私はその後、この疑問がよく解けぬまま自分自身大きな手術を受けることになった。その手術は6時間も続き、4000ccの血が流され、私はその夜の2時ごろ麻酔からやっと目がさめた。麻酔がきれると、烈しい痛みが襲ってきた。
痛み止めの注射は4時間に一度という医師の命令である。脂汗をながして私は苦痛を我慢しようと思った。しかし痛みと死の不安が私の胸をいっぱいに占め、思わず看護婦をよぶベルを押した。

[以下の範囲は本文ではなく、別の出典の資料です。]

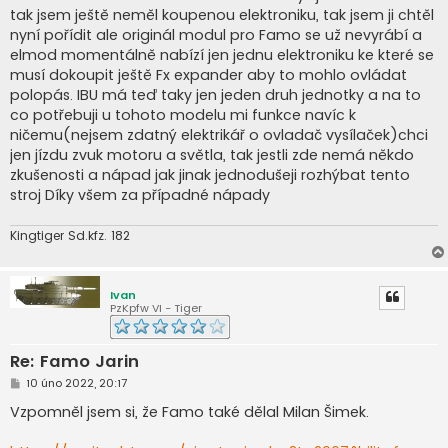
s
tak jsem ještě neměl koupenou elektroniku, tak jsem ji chtěl
p
ě
nyní pořídit ale originál modul pro Famo se už nevyrábí a
v
elmod momentálně nabízí jen jednu elektroniku ke které se
e
k
musí dokoupit ještě Fx expander aby to mohlo ovládat
polopás. IBU má teď taky jen jeden druh jednotky a na to
co potřebuji u tohoto modelu mi funkce navíc k
ničemu(nejsem zdatný elektrikář o ovladač vysílaček)chci
jen jízdu zvuk motoru a světla, tak jestli zde nemá někdo
zkušenosti a nápad jak jinak jednodušeji rozhýbat tento
stroj Díky všem za případné nápady
Kingtiger Sd.kfz. 182
Ivan
PzKpfw VI - Tiger
Re: Famo Jarin
P
10 úno 2022, 20:17
ř
í
Vzpomněl jsem si, že Famo také dělal Milan Šimek.
s
p
ě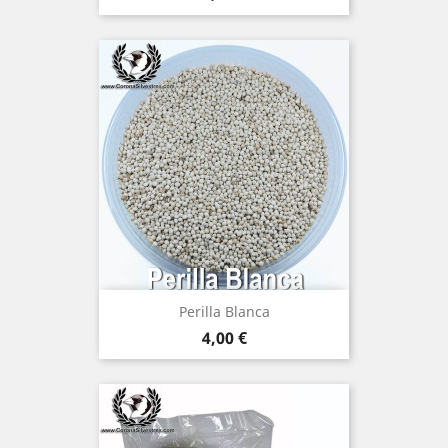
(2)
Perilla Blanca
Precio
4,00 €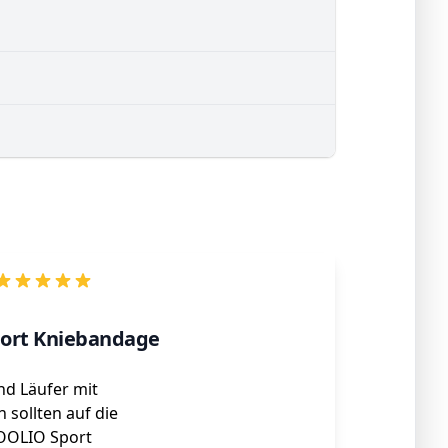
ort Kniebandage
nd Läufer mit
 sollten auf die
COOLIO Sport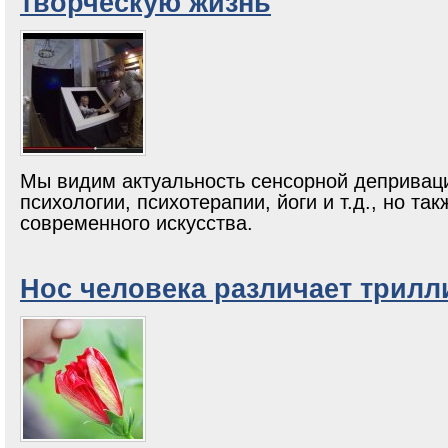
творческую жизнь
Мы видим актуальность сенсорной деприваци
психологии, психотерапии, йоги и т.д., но так
современного искусства.
Нос человека различает трилл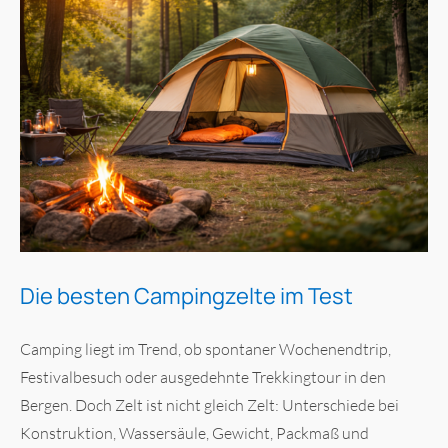
Die besten Campingzelte im Test
Camping liegt im Trend, ob spontaner Wochenendtrip,
Festivalbesuch oder ausgedehnte Trekkingtour in den
Bergen. Doch Zelt ist nicht gleich Zelt: Unterschiede bei
Konstruktion, Wassersäule, Gewicht, Packmaß und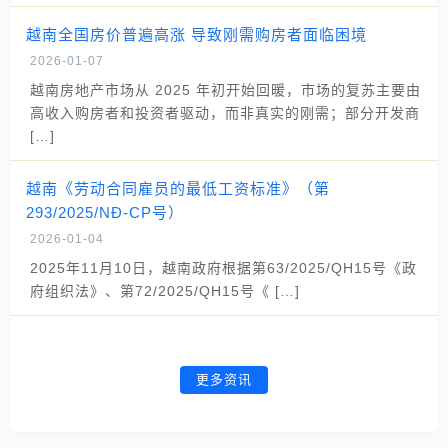
越南全国房价普遍高涨 导致刚需购房者面临困境
2026-01-07
越南房地产市场从 2025 年初开始回暖，市场的复苏主要由
高收入购房者和投资者驱动，而非真实的刚需；部分开发商
[…]
越南《劳动合同雇员的最低工资标准》（第
293/2025/NĐ-CP号）
2026-01-04
2025年11月10日，越南政府根据第63/2025/QH15号《政
府组织法》、第72/2025/QH15号《 […]
更多资讯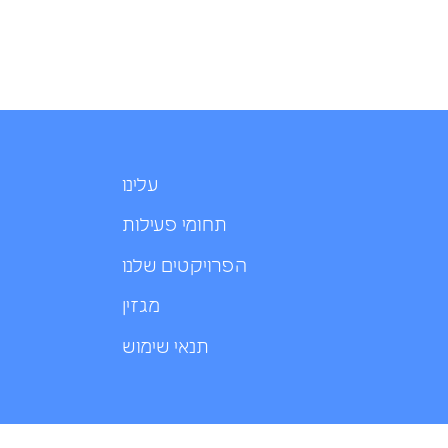
עלינו
תחומי פעילות
הפרויקטים שלנו
מגזין
תנאי שימוש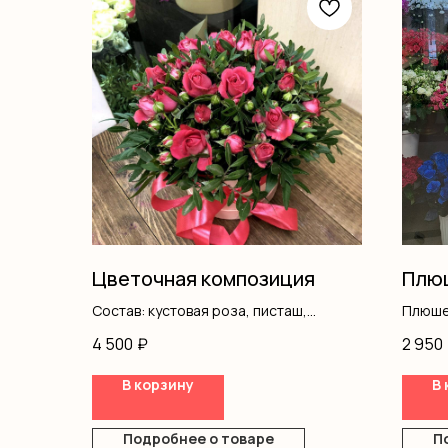
Цветочная композиция
Плюш
Состав: кустовая роза, писташ,
Плюше
коробка, оазис
4 500
₽
2 950
В корзину
В 
Подробнее о товаре
П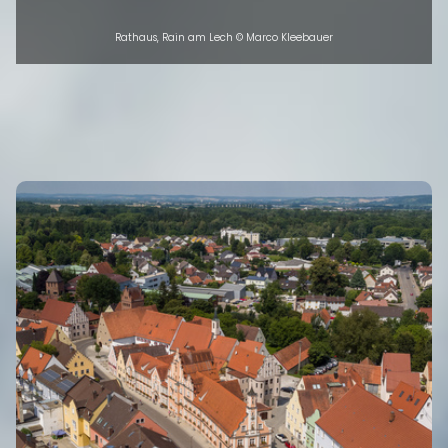
Rathaus, Rain am Lech © Marco Kleebauer
INTRO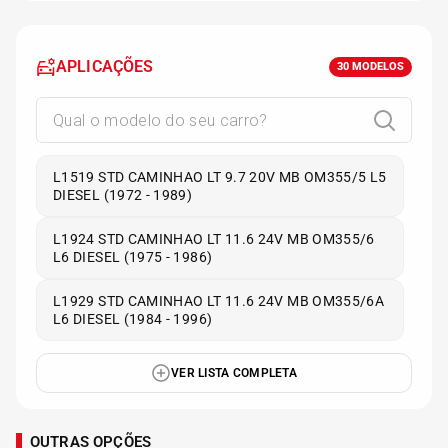
APLICAÇÕES
30
MODELOS
L1519 STD CAMINHAO LT 9.7 20V MB OM355/5 L5
DIESEL (1972 - 1989)
L1924 STD CAMINHAO LT 11.6 24V MB OM355/6
L6 DIESEL (1975 - 1986)
L1929 STD CAMINHAO LT 11.6 24V MB OM355/6A
L6 DIESEL (1984 - 1996)
VER LISTA COMPLETA
OUTRAS OPÇÕES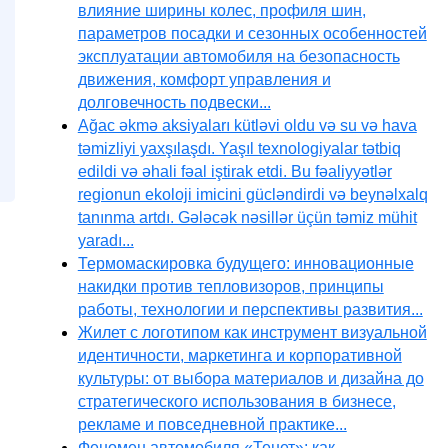
влияние ширины колес, профиля шин,
параметров посадки и сезонных особенностей
эксплуатации автомобиля на безопасность
движения, комфорт управления и
долговечность подвески...
Ağac əkmə aksiyaları kütləvi oldu və su və hava
təmizliyi yaxşılaşdı. Yaşıl texnologiyalar tətbiq
edildi və əhali fəal iştirak etdi. Bu fəaliyyətlər
regionun ekoloji imicini gücləndirdi və beynəlxalq
tanınma artdı. Gələcək nəsillər üçün təmiz mühit
yaradı...
Термомаскировка будущего: инновационные
накидки против тепловизоров, принципы
работы, технологии и перспективы развития...
Жилет с логотипом как инструмент визуальной
идентичности, маркетинга и корпоративной
культуры: от выбора материалов и дизайна до
стратегического использования в бизнесе,
рекламе и повседневной практике...
Феномен автомобиля «Тенет»: как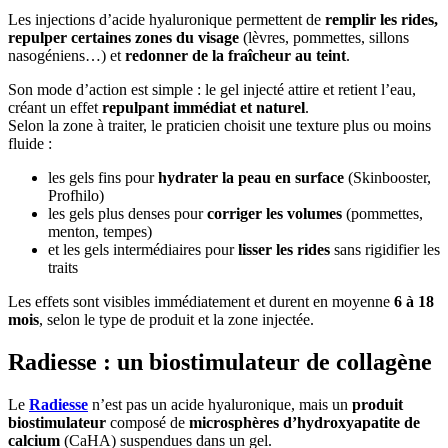
Les injections d’acide hyaluronique permettent de
remplir les rides,
repulper certaines zones du visage
(lèvres, pommettes, sillons
nasogéniens…) et
redonner de la fraîcheur au teint
.
Son mode d’action est simple : le gel injecté attire et retient l’eau,
créant un effet
repulpant immédiat et naturel
.
Selon la zone à traiter, le praticien choisit une texture plus ou moins
fluide :
les gels fins pour
hydrater la peau en surface
(Skinbooster,
Profhilo)
les gels plus denses pour
corriger les volumes
(pommettes,
menton, tempes)
et les gels intermédiaires pour
lisser les rides
sans rigidifier les
traits
Les effets sont visibles immédiatement et durent en moyenne
6 à 18
mois
, selon le type de produit et la zone injectée.
Radiesse : un biostimulateur de collagène
Le
Radiesse
n’est pas un acide hyaluronique, mais un
produit
biostimulateur
composé de
microsphères d’hydroxyapatite de
calcium
(CaHA) suspendues dans un gel.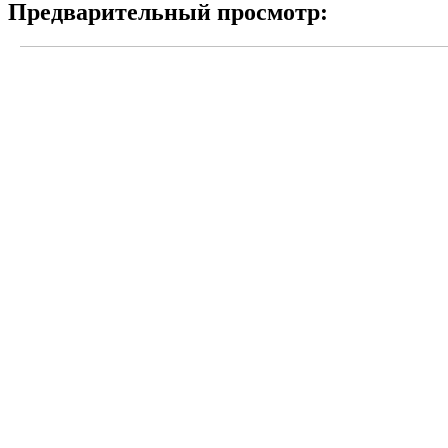
Предварительный просмотр: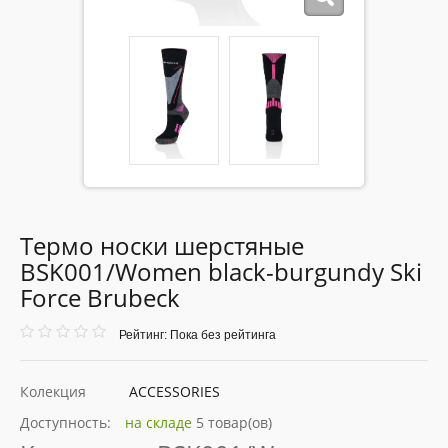
Термо носки шерстяные
BSK001/Women black-burgundy Ski
Force Brubeck
Рейтинг: Пока без рейтинга
Колекция
ACCESSORIES
Доступность:
на складе
5 товар(ов)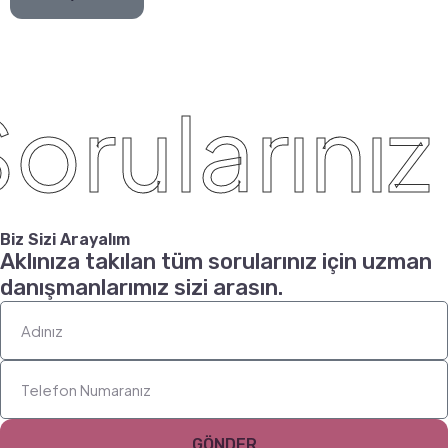
orularınız 
Biz Sizi Arayalım
Aklınıza takılan tüm sorularınız için uzman
danışmanlarımız sizi arasın.
GÖNDER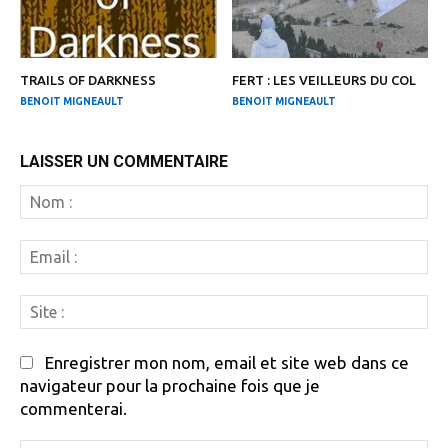
TRAILS OF DARKNESS
FERT : LES VEILLEURS DU COL
BENOIT MIGNEAULT
BENOIT MIGNEAULT
LAISSER UN COMMENTAIRE
N
:
Em
:
Si
:
Enregistrer mon nom, email et site web dans ce
navigateur pour la prochaine fois que je
commenterai.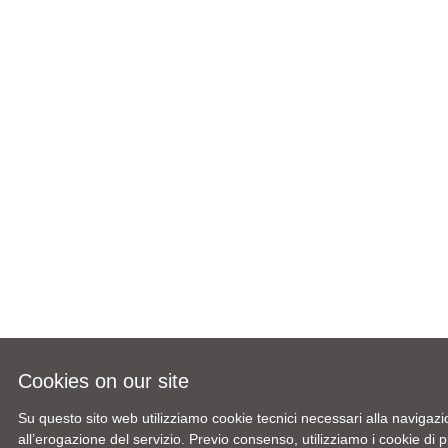
Cookies on our site
Su questo sito web utilizziamo cookie tecnici necessari alla navigazi
all’erogazione del servizio. Previo consenso, utilizziamo i cookie di pr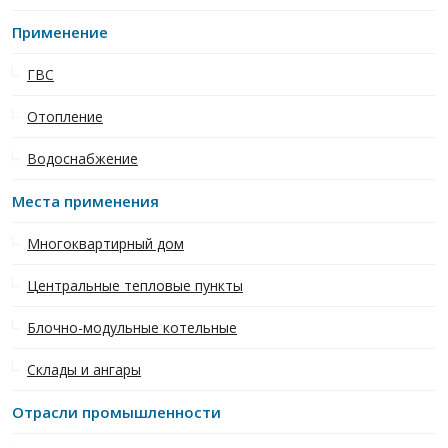
Применение
ГВС
Отопление
Водоснабжение
Места применения
Многоквартирный дом
Центральные тепловые пункты
Блочно-модульные котельные
Склады и ангары
Отрасли промышленности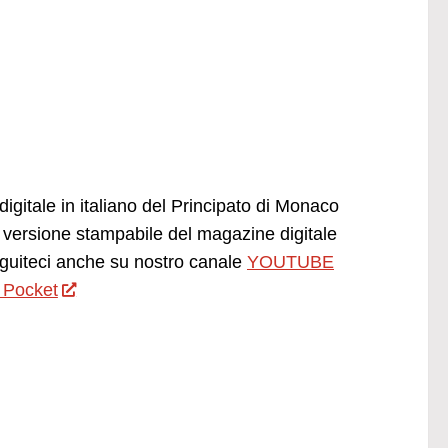
igitale in italiano del Principato di Monaco
versione stampabile del magazine digitale
uiteci anche su nostro canale
YOUTUBE
 Pocket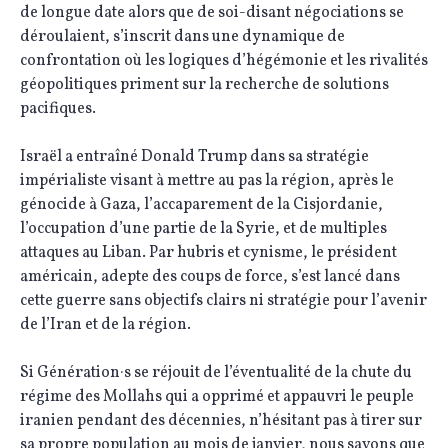
de longue date alors que de soi-disant négociations se
déroulaient, s’inscrit dans une dynamique de
confrontation où les logiques d’hégémonie et les rivalités
géopolitiques priment sur la recherche de solutions
pacifiques.
Israël a entraîné Donald Trump dans sa stratégie
impérialiste visant à mettre au pas la région, après le
génocide à Gaza, l’accaparement de la Cisjordanie,
l’occupation d’une partie de la Syrie, et de multiples
attaques au Liban. Par hubris et cynisme, le président
américain, adepte des coups de force, s’est lancé dans
cette guerre sans objectifs clairs ni stratégie pour l’avenir
de l’Iran et de la région.
Si Génération·s se réjouit de l’éventualité de la chute du
régime des Mollahs qui a opprimé et appauvri le peuple
iranien pendant des décennies, n’hésitant pas à tirer sur
sa propre population au mois de janvier, nous savons que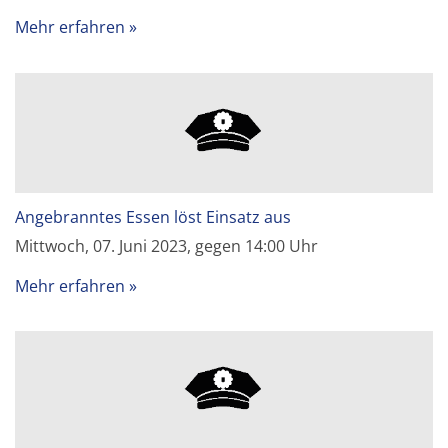
Mehr erfahren
Angebranntes Essen löst Einsatz aus
Mittwoch, 07. Juni 2023, gegen 14:00 Uhr
Mehr erfahren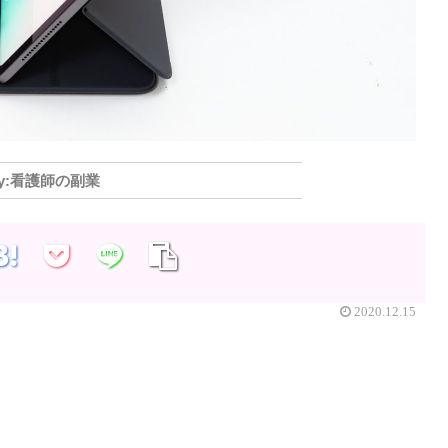
看護師の副業
2020.12.15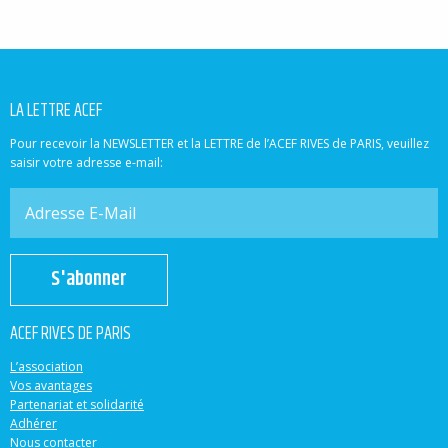
LA LETTRE ACEF
Pour recevoir la NEWSLETTER et la LETTRE de l’ACEF RIVES de PARIS, veuillez
saisir votre adresse e-mail:
S'abonner
ACEF RIVES DE PARIS
L’association
Vos avantages
Partenariat et solidarité
Adhérer
Nous contacter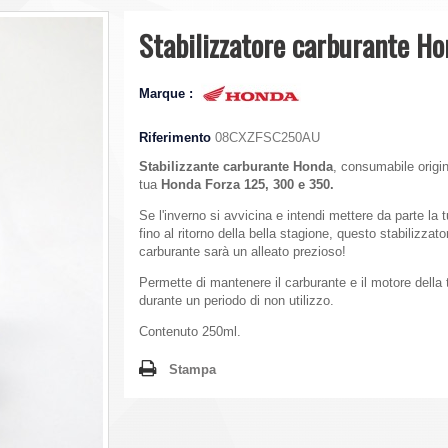
Stabilizzatore carburante H
Marque :
Riferimento
08CXZFSC250AU
Stabilizzante carburante Honda
, consumabile origin
tua
Honda Forza 125, 300 e 350.
Se l'inverno si avvicina e intendi mettere da parte la
fino al ritorno della bella stagione, questo stabilizzato
carburante sarà un alleato prezioso!
Permette di mantenere il carburante e il motore della
durante un periodo di non utilizzo.
Contenuto 250ml.
Stampa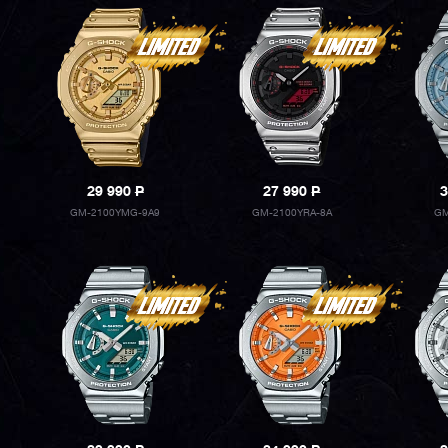
29 990
P
27 990
P
3
GM-2100YMG-9A9
GM-2100YRA-8A
GM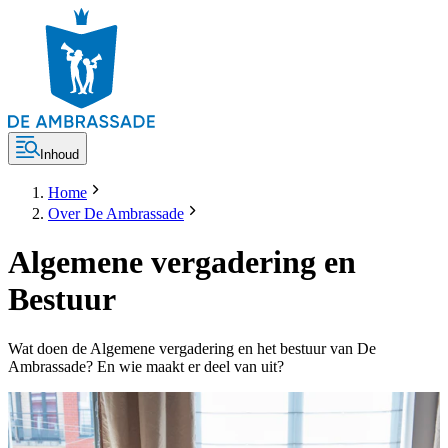
Inhoud
Home
Over De Ambrassade
Algemene vergadering en
Bestuur
Wat doen de Algemene vergadering en het bestuur van De
Ambrassade? En wie maakt er deel van uit?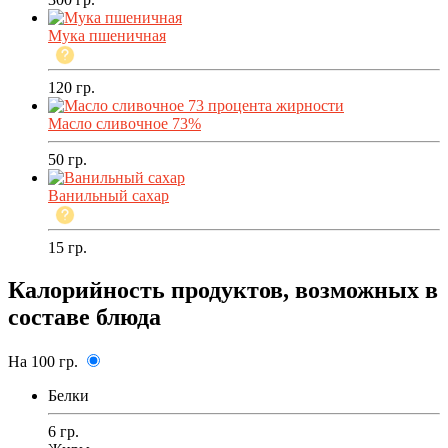
Мука пшеничная
120
гр.
Масло сливочное 73%
50
гр.
Ванильный сахар
15
гр.
Калорийность продуктов, возможных в
составе блюда
На 100 гр.
Белки
6 гр.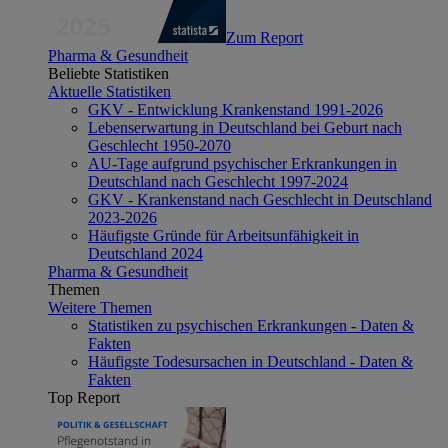
Zum Report
Pharma & Gesundheit
Beliebte Statistiken
Aktuelle Statistiken
GKV - Entwicklung Krankenstand 1991-2026
Lebenserwartung in Deutschland bei Geburt nach
Geschlecht 1950-2070
AU-Tage aufgrund psychischer Erkrankungen in
Deutschland nach Geschlecht 1997-2024
GKV - Krankenstand nach Geschlecht in Deutschland
2023-2026
Häufigste Gründe für Arbeitsunfähigkeit in
Deutschland 2024
Pharma & Gesundheit
Themen
Weitere Themen
Statistiken zu psychischen Erkrankungen - Daten &
Fakten
Häufigste Todesursachen in Deutschland - Daten &
Fakten
Top Report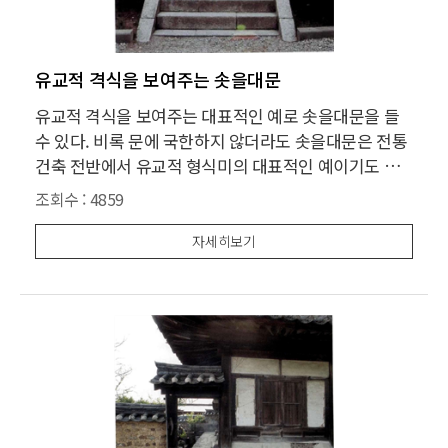
유교적 격식을 보여주는 솟을대문
유교적 격식을 보여주는 대표적인 예로 솟을대문을 들
수 있다. 비록 문에 국한하지 않더라도 솟을대문은 전통
건축 전반에서 유교적 형식미의 대표적인 예이기도 하
다. 유교적 형식미란 사회미의 한 종류로 미의 근거를 집
조회수 :
4859
단적 가치에서 찾는 것이다. 유교에서 인정하는 건축미
는 규범적 미이다. 이것의 근거는 선(善)의 개념으로서
자세히보기
의 미의 공통적 규칙성이다. 미도 선이라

看護婦はやってきて、私の手を握った。彼女にとってはひょとすると、これは職業的な動作だったかもしれない。しかし当人の私は彼女に手を握られながら、不思議に傷の痛みが鎮まって行くのを感じたのである。
「ああ、これなのか」
私はその時、あの疑問がやっと解けるのを感じた。私は今、もう一人の人間に手を握られている。手を握られているということはもう一人の人が私と苦しみを分かち合っているような気を与えるのである。すべての苦痛には苦痛だけではなく、必ず孤独感というものがつきまとっている。まるで自分だけが全世界の中で一人ぼっちでこの苦しみを味わっているような実感がその時、伴うのである。これは皆さんが胸に手を当てて思い出されれば必ず、お分かりになって頂ける人間の錯覚の一つであろう。
そしてそんな時、もう一人、自分の苦しみを手を握ることによって分かちあってくれる人がいるという気持ちは、苦痛からこの孤独感を追い払うのである。あれほど苦しかった心がすこしずつ鎮まるのはそのためであった。
苦しみの連帯というと大げさな表現になるが、我々はなにか苦しい時、苦しいのは自分一人ではないことを考える必要があるようである。いやそれと共に苦しみを通して他人と結びつくことがどんなに必要であろうか。